- Born: Peter Franklin Kurland 1958 (age 67–68)
- Occupation: Sound engineer
- Years active: 1984 – present
- Spouse: Shannon Dee Wood (2 children)

= Peter Kurland =

American production sound mixer (born 1958)

Peter Franklin Kurland (born 1958) is an American production sound mixer.

Kurland has done boom operation work along with sound mixing on many films, such as Walk the Line, The Ladykillers, Intolerable Cruelty, Men in Black, Wild Wild West, and O Brother, Where Art Thou?. He won two Grammy's for O Brother, Where Art Thou?, a BAFTA award and a CAS award for Walk the Line, and was nominated for the Academy Award for Best Sound Mixing for Walk the Line.

In 2008, he won the CAS award for No Country for Old Men, which was nominated for the Academy Award for Best Sound Mixing as well as the BAFTA award. In 2011, he won the CAS award and was nominated for the BAFTA, and the Best Sound Oscar, this time for the film True Grit.
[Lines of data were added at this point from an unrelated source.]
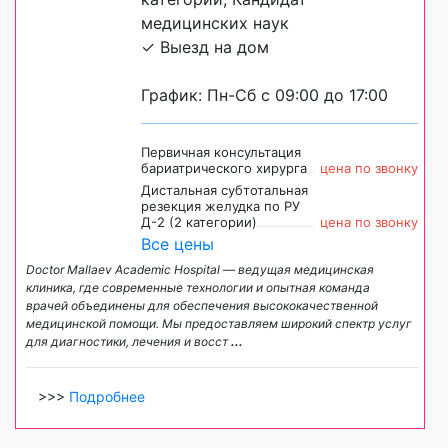
медицинских наук
✓ Выезд на дом
График: Пн-Сб с 09:00 до 17:00
Первичная консультация
бариатрического хирурга
цена по звонку
Дистальная субтотальная
резекция желудка по РУ
Д-2 (2 категории)
цена по звонку
Все цены
Doctor Mallaev Academic Hospital — ведущая медицинская
клиника, где современные технологии и опытная команда
врачей объединены для обеспечения высококачественной
медицинской помощи. Мы предоставляем широкий спектр услуг
для диагностики, лечения и восст
...
>>>
Подробнее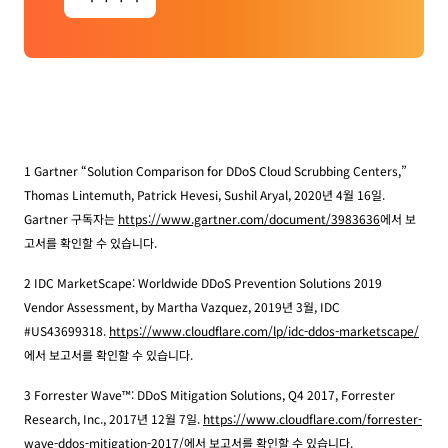
1 Gartner “Solution Comparison for DDoS Cloud Scrubbing Centers,”
Thomas Lintemuth, Patrick Hevesi, Sushil Aryal, 2020년 4월 16일.
Gartner 구독자는
https://www.gartner.com/document/3983636
에서 보
고서를 확인할 수 있습니다.
2 IDC MarketScape: Worldwide DDoS Prevention Solutions 2019
Vendor Assessment, by Martha Vazquez, 2019년 3월, IDC
#US43699318.
https://www.cloudflare.com/lp/idc-ddos-marketscape/
에서 보고서를 확인할 수 있습니다.
3 Forrester Wave™: DDoS Mitigation Solutions, Q4 2017, Forrester
Research, Inc., 2017년 12월 7일.
https://www.cloudflare.com/forrester-
wave-ddos-mitigation-2017/
에서 보고서를 확인할 수 있습니다.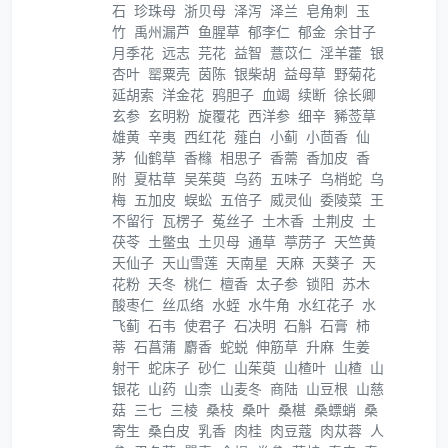
石
珍珠母
浙贝母
泽泻
泽兰
皂角刺
玉
竹
禹州漏芦
鱼腥草
郁李仁
郁金
余甘子
月季花
远志
芫花
益智
薏苡仁
淫羊藿
银
杏叶
罂粟壳
茵陈
银柴胡
益母草
野菊花
延胡索
洋金花
鸦胆子
血竭
续断
徐长卿
玄参
玄明粉
旋覆花
西洋参
细辛
豨莶草
雄黄
辛夷
西红花
薤白
小蓟
小茴香
仙
茅
仙鹤草
香橼
相思子
香薷
香加皮
香
附
夏枯草
吴茱萸
乌药
五味子
乌梢蛇
乌
梅
五加皮
蜈蚣
五倍子
威灵仙
委陵菜
王
不留行
瓦楞子
菟丝子
土木香
土荆皮
土
茯苓
土鳖虫
土贝母
通草
葶苈子
天竺黄
天仙子
天山雪莲
天南星
天麻
天葵子
天
花粉
天冬
桃仁
檀香
太子参
锁阳
苏木
酸枣仁
丝瓜络
水蛭
水牛角
水红花子
水
飞蓟
石韦
使君子
石决明
石斛
石膏
柿
蒂
石菖蒲
麝香
蛇蜕
伸筋草
升麻
生姜
射干
蛇床子
砂仁
山茱萸
山楂叶
山楂
山
银花
山药
山柰
山麦冬
商陆
山豆根
山慈
菇
三七
三棱
桑枝
桑叶
桑椹
桑螵蛸
桑
寄生
桑白皮
乳香
肉桂
肉豆蔻
肉苁蓉
人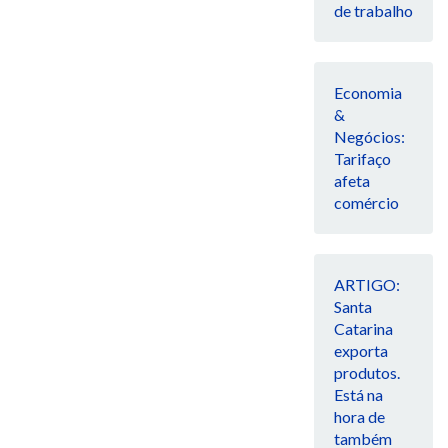
de trabalho
Economia
&
Negócios:
Tarifaço
afeta
comércio
ARTIGO:
Santa
Catarina
exporta
produtos.
Está na
hora de
também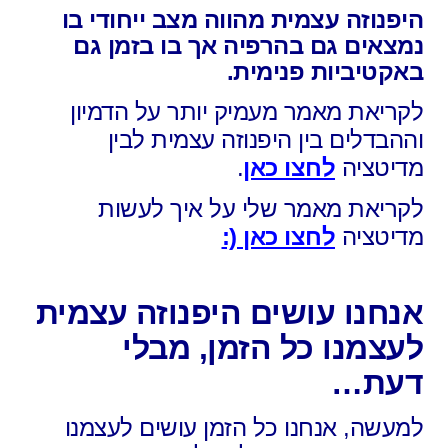
היפנוזה עצמית מהווה מצב ייחודי בו
נמצאים גם בהרפיה אך בו בזמן גם
באקטיביות פנימית.
לקריאת מאמר מעמיק יותר על
הדמיון
וההבדלים בין היפנוזה עצמית לבין
מדיטציה
לחצו כאן
.
לקריאת מאמר שלי
על איך לעשות
מדיטציה
לחצו כאן (:
אנחנו עושים היפנוזה עצמית
לעצמנו כל הזמן, מבלי
דעת…
למעשה, אנחנו כל הזמן עושים לעצמנו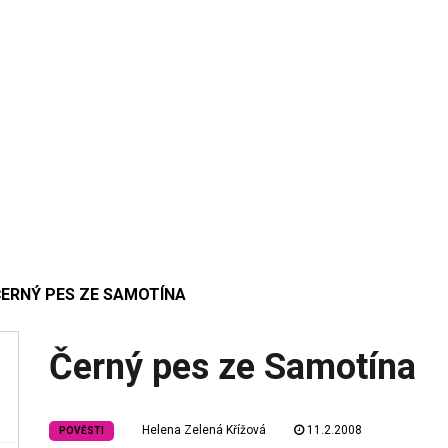
ČERNÝ PES ZE SAMOTÍNA
Černý pes ze Samotína
Helena Zelená Křížová
11.2.2008
POVĚSTI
Kurland is a frequent collaborator with the Coen Brothers, working on every Coen Brothers' film for the past 25 years.

Kurland and his wife, Shannon Wood, are co-owners of the Darkhorse Theater, a performing arts venue in Nashville.

In 2014, he was nominated for the CAS award, the BAFTA award and the Academy Award for Best Sound Mixing for Inside Llewyn Davis.

He resigned his membership of the Academy of Motion Picture Arts and Sciences (AMPAS) on 23 March 2022 citing changes to the broadcast of the 94th Academy Awards Ceremony where 8 Categories including Best Sound were not presented live but rather during the commercial breaks.

==Personal life==
Kurland is the son of violinist and musical arranger Sheldon Kurland. He attended Peabody Demonstration School (now University School of Nashville) in Nashville, Tennessee. He is a graduate of Antioch College, where he was once the fire chief. He is married to Shannon Dee Wood, with whom he has two children. Wood was an unsuccessful candidate for the Democratic nomination to the United States Senate in 2000, when Bill Frist won re-election. His sons, Julian and Ben, are the founders of BillFixers.